Assisted Reorganization of Data Structures
Arnaldo Carvalho de Melo
acme@kernel.org
Red Hat
Kernel Recipes, Paris, 2024
|
What is this about?
- Data structures
- Computer architectures
- Cache lines
- A hierarchy
- Slower as you go
Do I have to care?
- The compiler should do it!
- Programmers surely pick the right data structures
- And algorithms?
What prevents me from changing those layouts?

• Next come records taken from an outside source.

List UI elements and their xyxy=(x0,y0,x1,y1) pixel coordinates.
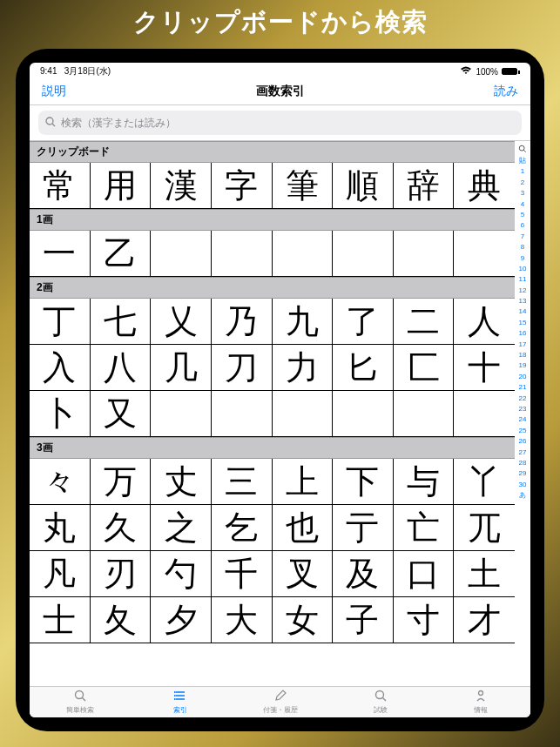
kanji-cell[interactable]: 勺 xyxy=(151,551,212,597)
kanji-cell[interactable]: 凡 xyxy=(30,551,91,597)
kanji-cell[interactable]: 叉 xyxy=(273,551,334,597)
kanji-cell[interactable]: 匚 xyxy=(394,345,455,391)
kanji-cell[interactable]: 女 xyxy=(273,597,334,643)
kanji-cell[interactable]: 乃 xyxy=(212,299,273,345)
kanji-cell[interactable]: 了 xyxy=(333,299,394,345)
index-rail-item[interactable]: 5 xyxy=(521,211,524,219)
kanji-cell[interactable]: 刃 xyxy=(91,551,152,597)
kanji-cell[interactable]: 口 xyxy=(394,551,455,597)
kanji-cell[interactable]: 才 xyxy=(454,597,515,643)
index-rail-item[interactable]: 24 xyxy=(519,415,527,424)
index-rail-item[interactable]: 19 xyxy=(519,361,527,370)
index-rail-item[interactable]: 14 xyxy=(519,307,527,316)
index-rail-item[interactable]: 6 xyxy=(521,221,524,230)
kanji-cell[interactable]: 与 xyxy=(394,459,455,505)
kanji-cell[interactable]: 下 xyxy=(333,459,394,505)
kanji-cell[interactable]: 匕 xyxy=(333,345,394,391)
kanji-cell[interactable]: 八 xyxy=(91,345,152,391)
kanji-cell[interactable]: 久 xyxy=(91,505,152,551)
index-rail-item[interactable]: 11 xyxy=(519,275,527,284)
kanji-cell[interactable]: 乞 xyxy=(212,505,273,551)
kanji-cell[interactable]: 亍 xyxy=(333,505,394,551)
kanji-cell[interactable]: 九 xyxy=(273,299,334,345)
kanji-cell[interactable]: 大 xyxy=(212,597,273,643)
index-rail-item[interactable]: 8 xyxy=(521,243,524,252)
kanji-cell[interactable]: 七 xyxy=(91,299,152,345)
index-rail-item[interactable]: 1 xyxy=(521,167,524,176)
index-rail-item[interactable]: 27 xyxy=(519,448,527,457)
index-rail-item[interactable]: 29 xyxy=(519,469,527,478)
index-rail-item[interactable]: 26 xyxy=(519,437,527,446)
index-rail-item[interactable]: 28 xyxy=(519,459,527,468)
kanji-cell[interactable]: 夕 xyxy=(151,597,212,643)
kanji-cell[interactable]: 丁 xyxy=(30,299,91,345)
index-rail-item[interactable]: 22 xyxy=(519,394,527,403)
kanji-cell[interactable]: 卜 xyxy=(30,391,91,437)
kanji-cell[interactable]: 之 xyxy=(151,505,212,551)
index-rail-item[interactable]: 30 xyxy=(519,481,527,489)
tab-0[interactable]: 簡単検索 xyxy=(30,687,130,717)
index-rail[interactable]: 貼123456789101112131415161718192021222324… xyxy=(515,141,530,686)
kanji-cell[interactable]: 々 xyxy=(30,459,91,505)
index-rail-item[interactable]: 12 xyxy=(519,286,527,295)
index-rail-item[interactable]: 25 xyxy=(519,427,527,435)
index-rail-item[interactable]: 15 xyxy=(519,319,527,327)
index-rail-item[interactable]: 10 xyxy=(519,265,527,273)
kanji-cell[interactable]: 及 xyxy=(333,551,394,597)
index-rail-item[interactable]: 2 xyxy=(521,178,524,187)
kanji-cell[interactable]: 筆 xyxy=(273,163,334,209)
kanji-cell[interactable]: 夂 xyxy=(91,597,152,643)
kanji-cell[interactable]: 寸 xyxy=(394,597,455,643)
kanji-cell[interactable]: 万 xyxy=(91,459,152,505)
index-rail-item[interactable]: 7 xyxy=(521,232,524,241)
kanji-cell[interactable]: 士 xyxy=(30,597,91,643)
kanji-cell[interactable]: 順 xyxy=(333,163,394,209)
kanji-cell[interactable]: 漢 xyxy=(151,163,212,209)
search-input[interactable]: 検索（漢字または読み） xyxy=(38,111,522,135)
kanji-cell[interactable]: 上 xyxy=(273,459,334,505)
kanji-cell[interactable]: 子 xyxy=(333,597,394,643)
index-rail-item[interactable]: 16 xyxy=(519,329,527,338)
index-rail-item[interactable]: 4 xyxy=(521,200,524,209)
kanji-cell[interactable]: 一 xyxy=(30,231,91,277)
kanji-cell[interactable]: 辞 xyxy=(394,163,455,209)
kanji-cell[interactable]: 几 xyxy=(151,345,212,391)
index-rail-item[interactable]: 9 xyxy=(521,254,524,263)
index-rail-item[interactable]: 3 xyxy=(521,189,524,198)
kanji-cell[interactable]: 入 xyxy=(30,345,91,391)
kanji-cell[interactable]: 字 xyxy=(212,163,273,209)
kanji-cell[interactable]: 千 xyxy=(212,551,273,597)
tab-4[interactable]: 情報 xyxy=(430,687,530,717)
tab-2[interactable]: 付箋・履歴 xyxy=(230,687,330,717)
index-rail-item[interactable]: 23 xyxy=(519,405,527,414)
kanji-cell[interactable]: 土 xyxy=(454,551,515,597)
kanji-cell[interactable]: 也 xyxy=(273,505,334,551)
index-rail-item[interactable]: 21 xyxy=(519,383,527,392)
kanji-cell[interactable]: 常 xyxy=(30,163,91,209)
index-rail-item[interactable]: 17 xyxy=(519,340,527,349)
kanji-cell[interactable]: 用 xyxy=(91,163,152,209)
nav-left-button[interactable]: 説明 xyxy=(42,84,66,99)
kanji-cell[interactable]: 兀 xyxy=(454,505,515,551)
kanji-list[interactable]: クリップボード常用漢字筆順辞典1画一乙2画丁七乂乃九了二人入八几刀力匕匚十卜又3… xyxy=(30,141,515,686)
index-rail-item[interactable]: 貼 xyxy=(519,157,526,165)
kanji-cell[interactable]: 十 xyxy=(454,345,515,391)
kanji-cell[interactable]: 丈 xyxy=(151,459,212,505)
kanji-cell[interactable]: 力 xyxy=(273,345,334,391)
kanji-cell[interactable]: 亡 xyxy=(394,505,455,551)
kanji-cell[interactable]: 二 xyxy=(394,299,455,345)
tab-1[interactable]: 索引 xyxy=(130,687,230,717)
index-rail-item[interactable]: 18 xyxy=(519,351,527,360)
kanji-cell[interactable]: 乙 xyxy=(91,231,152,277)
kanji-cell[interactable]: 刀 xyxy=(212,345,273,391)
kanji-cell[interactable]: 三 xyxy=(212,459,273,505)
kanji-cell[interactable]: 乂 xyxy=(151,299,212,345)
index-rail-item[interactable]: 20 xyxy=(519,373,527,381)
kanji-cell[interactable]: 人 xyxy=(454,299,515,345)
nav-right-button[interactable]: 読み xyxy=(494,84,518,99)
kanji-cell[interactable]: 丸 xyxy=(30,505,91,551)
kanji-cell[interactable]: 丫 xyxy=(454,459,515,505)
tab-3[interactable]: 試験 xyxy=(330,687,430,717)
index-rail-item[interactable]: 13 xyxy=(519,297,527,306)
kanji-cell[interactable]: 又 xyxy=(91,391,152,437)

- ABI: Aplication Binary Interface
- Kernel/Userspace: syscalls, tracepoints
- Programs/Libraries
- Who can help me noticing these details?
ABI: glibc FILE struct
$ pahole -C _IO_FILE ~/bin/perf
struct _IO_FILE {
int _flags; /* 0 4 */
/* XXX 4 bytes hole, try to pack */
char * _IO_read_ptr; /* 8 8 */
char * _IO_read_end; /* 16 8 */
SNIP
/* --- cacheline 2 boundary (128 bytes) --- */
short unsigned int _cur_column; /* 128 2 */
signed char _vtable_offset; /* 130 1 */
char _shortbuf[1]; /* 131 1 */
/* XXX 4 bytes hole, try to pack */
_IO_lock_t * _lock; /* 136 8 */
__off64_t _offset; /* 144 8 */
SNIP
/* --- cacheline 3 boundary (192 bytes) --- */
int _mode; /* 192 4 */
char _unused2[20]; /* 196 20 */
/* size: 216, cachelines: 4, members: 29 */
/* sum members: 208, holes: 2, sum holes: 8 */
/* last cacheline: 24 bytes */
};
$
The Kernel
- We can change non-exported structs
- And rebuild, no ABI
- Well kABI in enterprise distros...
Does it matter?
$ pahole task_struct | tail
/* XXX last struct has 1 hole, 1 bit hole */
/* size: 13696, cachelines: 214, members: 269 */
/* sum members: 13579, holes: 23, sum holes: 101 */
/* sum bitfield members: 83 bits, bit holes: 2, sum bit holes: 45 bits */
/* member types with holes: 4, total: 6, bit holes: 2, total: 2 */
/* paddings: 6, sum paddings: 49 */
/* forced alignments: 2, forced holes: 2, sum forced holes: 24 */
};
$
Lots of cachelines
- Carefully crafted
- Related fields put together
- Bring a field plus the ones that will be used next
- Mostly written fields in separate cachelines
- To avoid cache trashing/false sharing
git grep pahole
commit 99123622050f10ca9148a0fffba2de0afd6cdfff
Author: Eric Dumazet
Date: Tue Feb 27 19:27:21 2024 +0000
tcp: remove some holes in struct tcp_sock
By moving some fields around, this patch shrinks
holes size from 56 to 32, saving 24 bytes on 64bit arches.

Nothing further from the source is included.